The heart of the challenge is to use technology to make travel and trade as secure and smooth as possible for passengers and for cargo. Technologies therefore have to be effective, but also fast, complementary to one another, and as non-intrusive as possible. And, of course, they must support our commitment to protect the privacy, civil rights, and civil liberties of our citizens.
Our goal is to create "the airport checkpoint of tomorrow" that reduces the need for physical searches and maximizes the likelihood that we will prevent another attack on aviation. But to imagine, design, test, procure, and – eventually – deploy this, we need new kinds of managerial, operational, and engineering expertise.
The 'Big Data' Challenge
A second homeland security challenge is likely familiar to many academics: research brings in reams of data, but what is essential is the ability to glean insight, and discern patterns and trends, from a mass of information. How, for example, can we improve our ability to identify the anomalies that could point to illicit or terrorist activity from millions – billions – of data points?

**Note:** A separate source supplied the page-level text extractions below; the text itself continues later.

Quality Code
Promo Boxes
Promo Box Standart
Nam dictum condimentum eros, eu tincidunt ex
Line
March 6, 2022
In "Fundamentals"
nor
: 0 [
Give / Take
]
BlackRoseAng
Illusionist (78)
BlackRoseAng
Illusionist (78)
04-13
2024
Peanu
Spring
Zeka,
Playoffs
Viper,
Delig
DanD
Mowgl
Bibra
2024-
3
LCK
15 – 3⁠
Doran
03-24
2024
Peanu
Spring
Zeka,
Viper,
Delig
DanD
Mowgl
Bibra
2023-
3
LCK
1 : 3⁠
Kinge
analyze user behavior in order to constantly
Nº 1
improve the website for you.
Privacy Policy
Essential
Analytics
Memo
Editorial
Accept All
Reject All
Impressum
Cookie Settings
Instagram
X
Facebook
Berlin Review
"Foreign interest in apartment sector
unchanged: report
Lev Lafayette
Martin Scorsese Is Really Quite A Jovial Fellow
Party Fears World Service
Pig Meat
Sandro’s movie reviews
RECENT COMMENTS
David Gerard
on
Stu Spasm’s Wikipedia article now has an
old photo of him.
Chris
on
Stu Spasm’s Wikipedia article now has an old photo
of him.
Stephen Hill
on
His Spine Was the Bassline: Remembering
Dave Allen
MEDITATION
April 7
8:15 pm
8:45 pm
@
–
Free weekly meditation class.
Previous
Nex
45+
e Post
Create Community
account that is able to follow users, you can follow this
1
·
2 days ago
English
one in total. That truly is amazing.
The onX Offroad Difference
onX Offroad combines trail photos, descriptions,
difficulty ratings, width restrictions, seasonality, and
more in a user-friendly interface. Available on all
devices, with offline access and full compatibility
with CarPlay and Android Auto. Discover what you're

To the airline passengers we screen, add the data on more than 50,000 cargo containers arriving each day through hundreds of air, land, and sea ports. And add to this sea of "Big Data" the terabytes of information pouring in to the intelligence community about threats from abroad – more data each day than the entire text holdings of the Library of Congress.
Pulling actionable intelligence from this data requires the constant evolution of our information gathering, learning, and analytic capabilities. It requires software engineers, information systems designers, and communications and data security experts working together. It requires getting this right so that we can ensure that analysts, agents, screeners, and officers anywhere in the world can get the information they need securely, and in real time.
Securing Our Cyber Networks and Critical Infrastructure
Protecting our shared cyber networks and critical infrastructure also requires strong scientific and engineering partnerships. In the past couple years, we have hardened critical facilities, such as chemical plants and transportation hubs, and greatly improved our ability to detect and respond to a large-scale cyber attack. But we know there's more to be done.
For instance, making sure the industrial control systems that run our water treatment and power plants are safe from attack. Or finding ways to ensure that the distributed nature of cyberspace becomes a contributor to the resilience of the system, not a liability. Indeed, the multiplicity of disasters that recently hit Japan – an earthquake, a tsunami, and a nuclear crisis – illustrates vividly why resilience is so very basic, and so important.
Ninety percent of Americans live in an area where there is a moderate or high risk of natural disaster. We know we can do more to make homes and buildings more secure and resilient. We can speed the commercialization of innovations in the field of nanotechnology that can help put more resilient building materials on the market. Our scientific community can play a direct role in developing security solutions in these and other areas.
How Scientists Can Serve the Public at DHS
Since I became homeland security secretary, we have taken several significant steps. We recently issued a solicitation for research through our Science and Technology Directorate that creates incentives for academe and the private sector to propose novel ideas and approaches.
We are supporting the president’s commitment to strengthen education in the STEM fields by granting nearly 100 fellowships, scholarships, and internships to students in science, technology, engineering, and math every year. We just announced a new Loaned Executive program to bring private sector expertise into our leadership ranks on 6- to 12-month rotations, and we’re launching a new Cyber Workforce Initiative to help attract and then retain the very top cyber professionals available in the country.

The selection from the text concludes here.